Но это лишь один случай, а ведь было и много других. Окунувшись в круговерть событий, размышляя над чем-то, анализируя, я все больше приходил к мысли, что жестокость и коварство, короче, все самое подлое на свете было присуще на этой войне обеим сторонам.
Я видел отрезанные головы русских солдат и растерзанные тела мирных станичников, которых чеченцы убили только за то, что они русские. Но я видел и то, как солдаты в порыве ярости избивают безоружных пленных боевиков. А бывали вещи и пострашнее. Однажды, когда я находился в командировке в Грозном, я был невольным свидетелем страшной казни. Поймав снайпершу-литовку, убившую не один десяток наших солдат, морпехи — так в армии называют морских пехотинцев — четвертовали ее, используя для этого тягу двух боевых машин пехоты… Страшное зрелище! По-хорошему, надо было бы запретить бойцам устраивать самосуд, но ни у кого из офицеров даже мысли не возникало это сделать.

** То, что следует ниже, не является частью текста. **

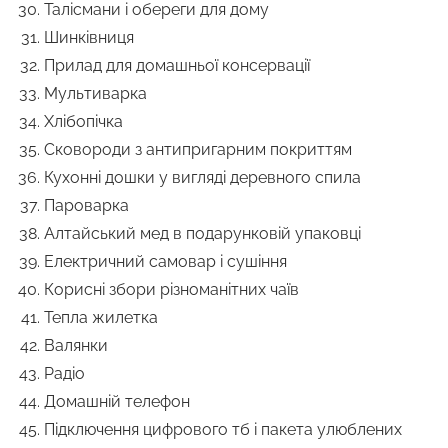
Талісмани і обереги для дому
Шинківниця
Прилад для домашньої консервації
Мультиварка
Хлібопічка
Сковороди з антипригарним покриттям
Кухонні дошки у вигляді деревного спила
Пароварка
Алтайський мед в подарунковій упаковці
Електричний самовар і сушіння
Корисні збори різноманітних чаїв
Тепла жилетка
Валянки
Радіо
Домашній телефон
Підключення цифрового тб і пакета улюблених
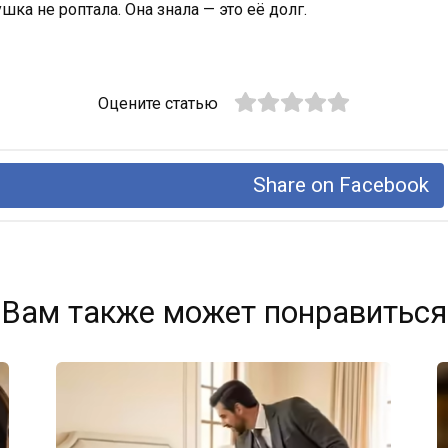
ка не роптала. Она знала — это её долг.
Оцените статью
Share on Facebook
Вам также может понравиться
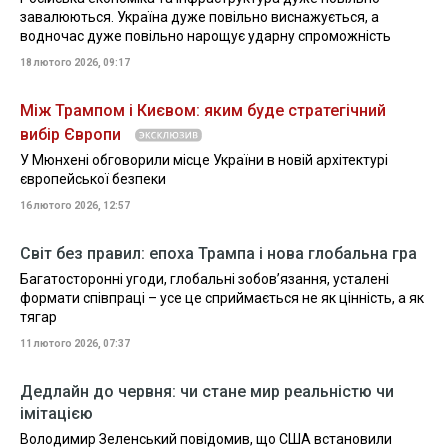
завалюються. Україна дуже повільно виснажується, а
водночас дуже повільно нарощує ударну спроможність
18 лютого 2026, 09:17
Між Трампом і Києвом: яким буде стратегічний
вибір Європи
У Мюнхені обговорили місце України в новій архітектурі
європейської безпеки
16 лютого 2026, 12:57
Світ без правил: епоха Трампа і нова глобальна гра
Багатосторонні угоди, глобальні зобов’язання, усталені
формати співпраці – усе це сприймається не як цінність, а як
тягар
11 лютого 2026, 07:37
Дедлайн до червня: чи стане мир реальністю чи
імітацією
Володимир Зеленський повідомив, що США встановили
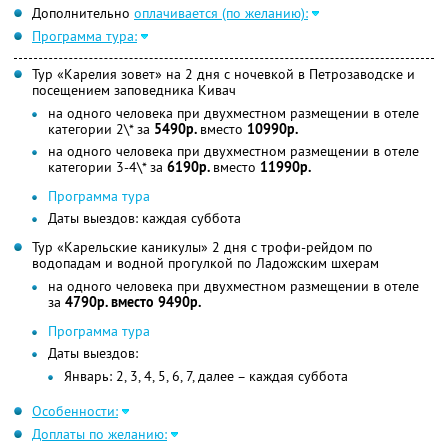
Дополнительно
оплачивается (по желанию):
Программа тура:
Тур «Карелия зовет» на 2 дня с ночевкой в Петрозаводске и
посещением заповедника Кивач
на одного человека при двухместном размещении в отеле
категории 2\* за
5490р.
вместо
10990р.
на одного человека при двухместном размещении в отеле
категории 3-4\* за
6190р.
вместо
11990р.
Программа тура
Даты выездов: каждая суббота
Тур «Карельские каникулы» 2 дня с трофи-рейдом по
водопадам и водной прогулкой по Ладожским шхерам
на одного человека при двухместном размещении в отеле
за
4790р. вместо 9490р.
Программа тура
Даты выездов:
Январь: 2, 3, 4, 5, 6, 7, далее – каждая суббота
Особенности:
Доплаты по желанию:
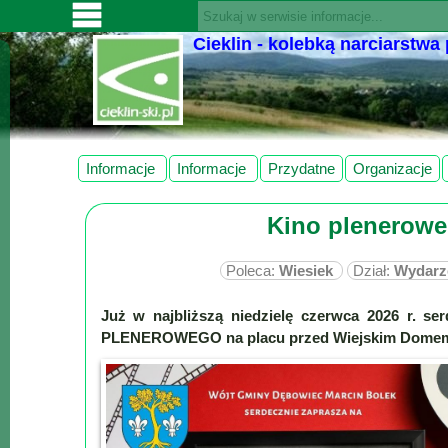
Cieklin - kolebką narciarstwa
SERWISY
CIEKLIN-
SKI.PL
Wiadomości
Informacje
Informacje
Przydatne
Organizacje
Kultura
Kino plenerowe
Sport
Fotorelacja
Poleca:
Wiesiek
Dział:
Wydarz
Pogoda
Już w najbliższą niedzielę czerwca 2026 r. 
Z
PLENEROWEGO na placu przed Wiejskim Domem K
regionu
Narty
Ciekawostki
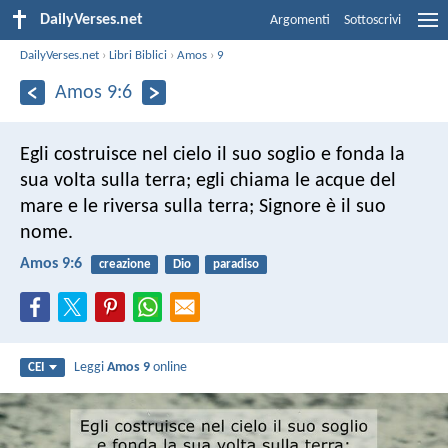
DailyVerses.net
Argomenti
Sottoscrivi
DailyVerses.net
›
Libri Biblici
›
Amos
›
9
Amos 9:6
Egli costruisce nel cielo il suo soglio
e fonda la
sua volta sulla terra;
egli chiama le acque del
mare
e le riversa sulla terra;
Signore è il suo
nome.
Amos 9:6
creazione
Dio
paradiso
Leggi
Amos 9
online
CEI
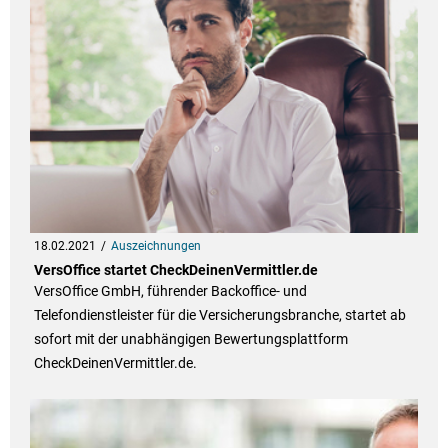
18.02.2021
Auszeichnungen
VersOffice startet CheckDeinenVermittler.de
VersOffice GmbH, führender Backoffice- und
Telefondienstleister für die Versicherungsbranche, startet ab
sofort mit der unabhängigen Bewertungsplattform
CheckDeinenVermittler.de.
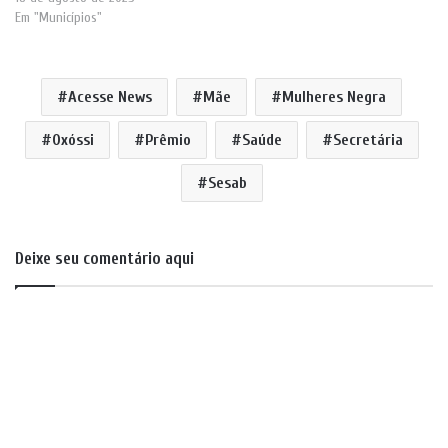
Em "Municípios"
Acesse News
Mãe
Mulheres Negra
Oxóssi
Prêmio
Saúde
Secretária
Sesab
Deixe seu comentário aqui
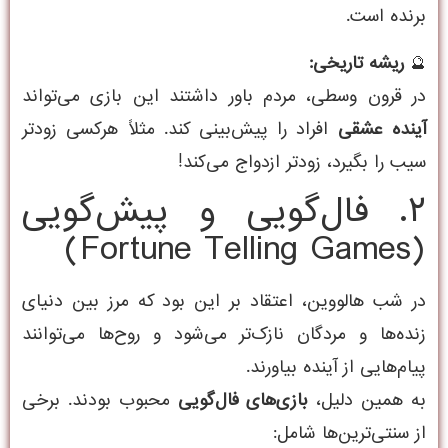
برنده است.
🔮
ریشه تاریخی:
در قرون وسطی، مردم باور داشتند این بازی می‌تواند
آینده عشقی
افراد را پیش‌بینی کند. مثلاً هرکسی زودتر
سیب را بگیرد، زودتر ازدواج می‌کند!
۲. فال‌گویی و پیش‌گویی
(Fortune Telling Games)
در شب هالووین، اعتقاد بر این بود که مرز بین دنیای
زنده‌ها و مردگان نازک‌تر می‌شود و روح‌ها می‌توانند
پیام‌هایی از آینده بیاورند.
به همین دلیل،
بازی‌های فال‌گویی
محبوب بودند. برخی
از سنتی‌ترین‌ها شامل:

Гнев и звериная злоба затмили людям разум. Созналась, мол, курва, — а о чем тогда говорить?
Конечно, я по-человечески понимал ребят и даже пытался оправдать их действия. Ведь «капроновый чулок» — так мы называли женщин-снайперов — убивала их товарищей. Но мне было страшно оттого, что на моих глазах здоровые мужики буквально растерзали совершенно беспомощного в тот момент человека, притом женщину.
Эпизодов, подобных этим, было много на войне, но они быстро забывались — мы потихоньку привыкали к человеческим трагедиям. Когда каждый день происходит что-то ужасное, когда каждый день кого-то зверски убивают или калечат, невольно превращаешься в обыкновенного статиста, у которого из-за кровавой оскомины притупились все чувства.
О том, что творится на войне, мы не любили говорить. Война — это петля, о которой чем больше говоришь, тем сильнее она затягивается на твоей шее. И только когда мы после трудного дня садились за накрытый в нашей палатке каким-нибудь солдатиком из хозвзвода столик, когда мы выпивали по кружке водки, мы позволяли себе скупо говорить о войне.